How to Install Ubuntu in Windows

Here at MakeTechEasier, we’ve touched on Wubi here and there but have never really gone into detail on exactly what it can do and how it works. According to the website,

Wubi is an officially supported Ubuntu installer for Windows users that can bring you to the Linux world with a single click. Wubi allows you to install and uninstall Ubuntu as any other Windows application, in a simple and safe way…

That sums it up pretty well. You can use your Windows (98, 2000, XP, Vista) Control Panel to add/remove it as easily as any other Windows app.

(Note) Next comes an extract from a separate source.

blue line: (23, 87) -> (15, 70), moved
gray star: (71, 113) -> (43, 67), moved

The key thing about Wubi (Windows based Ubuntu Installer) is that you do not have to do any partitioning. It simply creates a file in Windows that both systems treat as if it’s a separate partition. You can choose the size of that file when you install.

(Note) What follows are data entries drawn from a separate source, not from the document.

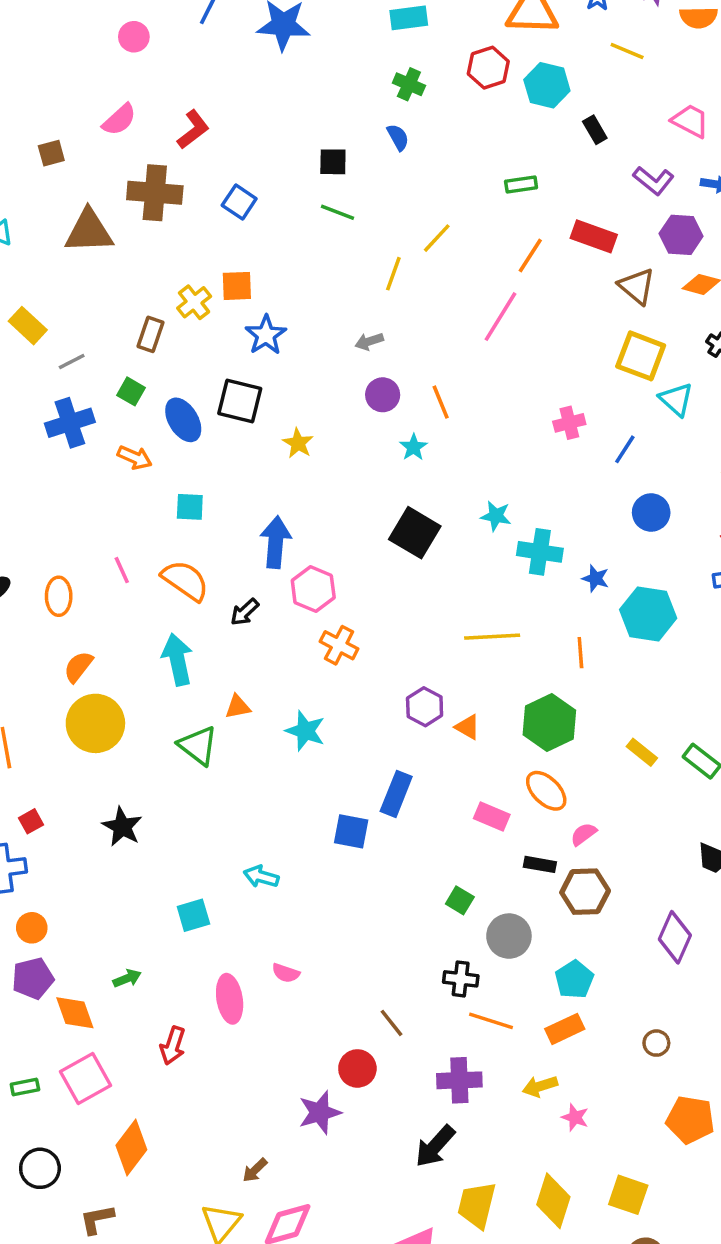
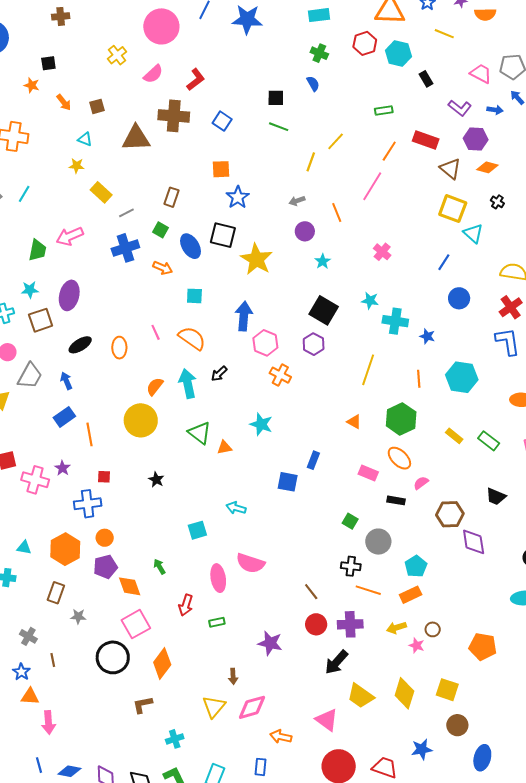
pink circle: (134, 37) -> (161, 26), size x2.0
brown square: (51, 153) -> (97, 106), moved
yellow cross: (194, 302) -> (117, 55), moved
orange line: (441, 402) -> (337, 212), moved
pink cross: (569, 423) -> (382, 252), moved, turned -36
yellow star: (298, 443) -> (256, 259), size x1.8
black arrow: (245, 612) -> (219, 374), moved
cyan hexagon: (648, 614) -> (462, 377), moved
yellow line: (492, 637) -> (368, 370), turned -68
orange semicircle: (78, 667) -> (155, 387), moved
orange triangle: (238, 707) -> (224, 447), moved
purple hexagon: (425, 707) -> (314, 344), moved
blue rectangle: (396, 794) -> (313, 460), size x0.7
red square: (31, 821) -> (104, 477), turned 32
black star: (122, 827) -> (156, 480), size x0.7
brown hexagon: (585, 892) -> (450, 514), moved
purple diamond: (675, 937) -> (474, 542), turned -32
pink semicircle: (286, 973) -> (250, 563), size x1.8
green arrow: (127, 978) -> (159, 567), turned -98
brown circle: (656, 1043) -> (433, 629), moved
red circle: (357, 1068) -> (316, 624), moved
green rectangle: (25, 1087) -> (217, 622), moved
purple star: (320, 1113) -> (270, 643), turned 30
black circle: (40, 1168) -> (113, 657), moved, size x1.4
brown arrow: (255, 1170) -> (233, 676), turned -49
yellow trapezoid: (477, 1205) -> (360, 696), turned -68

In Windows, download the Wubi installer here. The initial options can be set at the main screen.

wubi-mainscreen

When choosing the drive to host your new Ubuntu installation, try to pick your C drive if possible. I’ve had nothing but bad luck trying to run a Wubi installation from a drive partition other than the one running Windows. Also, when it comes the deciding how much space to allocate to Ubuntu, I wouldn’t suggest going much below 20Gb if you plan to get much done.

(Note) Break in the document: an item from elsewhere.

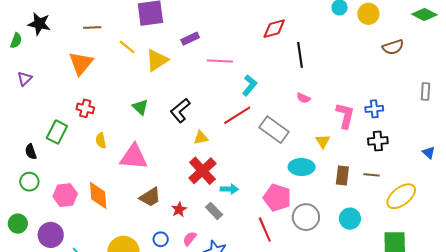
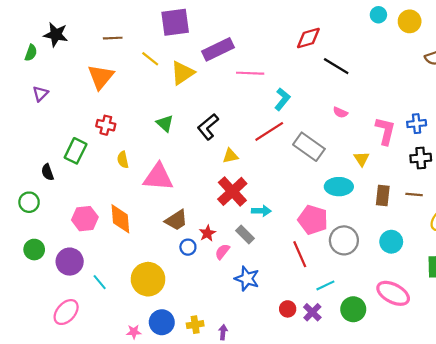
purple rectangle: (190, 39) -> (218, 49), size x1.6
black line: (300, 55) -> (336, 66), turned -50
green circle: (29, 182) -> (29, 202), moved
blue circle: (161, 239) -> (188, 247), moved
pink semicircle: (190, 239) -> (222, 252), moved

Note the Desktop Environment option in the lower left corner. With Wubi, you have the option of four versions of Ubuntu:

  • Ubuntu – With GNOME, the standard option
  • Kubuntu – With KDE, a more “Windowsy” desktop
  • Xubuntu – With XFCE, more lightweight than GNOME or KDE
  • Mythbuntu – A PVR system using MythTV and XFCE

Once you’re ready to install, you’ll have to wait for the full ISO to download.

Downloading Ubuntu ISO

How it works

While we’re waiting for the download, we might as well go over exactly what’s happening. Instead of creating a partition to hold Linux and all its files, Wubi creates a loop device inside a file (typically C:\Ubuntu\disks\root.disk), which Windows treats as if it was a separate partition or hard drive.

When you boot the computer, you’ll see the Windows bootloader asking which OS to boot. If you choose Ubuntu, the Windows bootloader opens the file Wubi created earlier, and the Linux inside thinks it’s running on a typical Linux partition.

Finishing Up

I found that doing the Ubuntu 9.04 install over Wubi was quite comfortable and clear. I’ve suggested Wubi to a few potential converts, and I think I’ll continue to do so. In particular, I like how easy Wubi makes it to choose which of the various Ubuntu flavors to install. I think that makes it a little easier for people to try out something they’d otherwise never think to download. I look forward to seeing what the developers come up with in the future.